F2.0?F2.8まで絞ることで3本のレンズの差は縮まり、特にソニーFEとニコンZの差は見られません。ただし、6100万画素のα7R IVと4500万画素のZ 7で撮り比べているので、同じ6100万画素センサーならばZにもう少し伸びしろが残っている可能性あり。(Zの作例をよく見てみるとモアレが発生するくらいには解像している)
キヤノンRFがソニー・ニコンに追いつくことはありませんが、F5.6まで絞るとほぼ同じパフォーマンスとなる。EOS R5のセンサーはローパスフィルターを搭載しているので、センサー側の影響があるかもしれません。どちらにせよ、F5.6以降で3本に顕著な差は見られません。
周辺
F1.8の結果は中央と同じく「Z > FE >>RF」
ソニーとニコンは僅差ですが、マイクロコントラストはZのほうが良好に見えます。将来的に6100万画素機でテストするとさらに差が開く可能性かあり。
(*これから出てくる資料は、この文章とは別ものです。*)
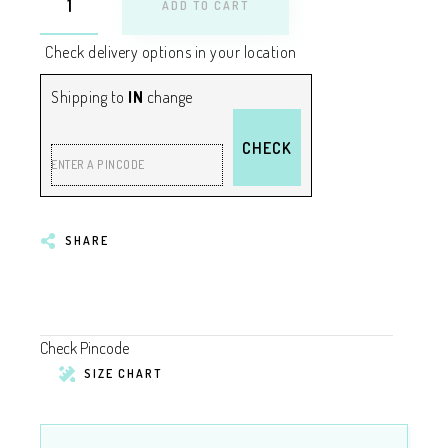
ADD TO CART
Check delivery options in your location
Shipping to
IN
change
CHECK
ENTER A PINCODE
SHARE
Check Pincode
SIZE CHART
絞ってもニコンはあまり改善しませんが、ソニーはF4でニコンに追いつき、キヤノンRFは色収差の影響が残るものの、F5.6で良好な結果を得ることが出来ます。
四隅
ここでの結果も中央と同じく「Z > FE >>RF」
どのレンズも周辺減光の影響は避けられませんが、その中ではZが最も良好なシャープネス・コントラストを実現しています。
ソニーはF2.8まで絞るとかなり改善しますが、それでも色収差の補正やコントラストはZに及びません。F4まで絞るとソニー・キヤノンがニコンの追いついてきますが、キヤノンは色収差を抑えるためにもう1段絞っておきたいところ。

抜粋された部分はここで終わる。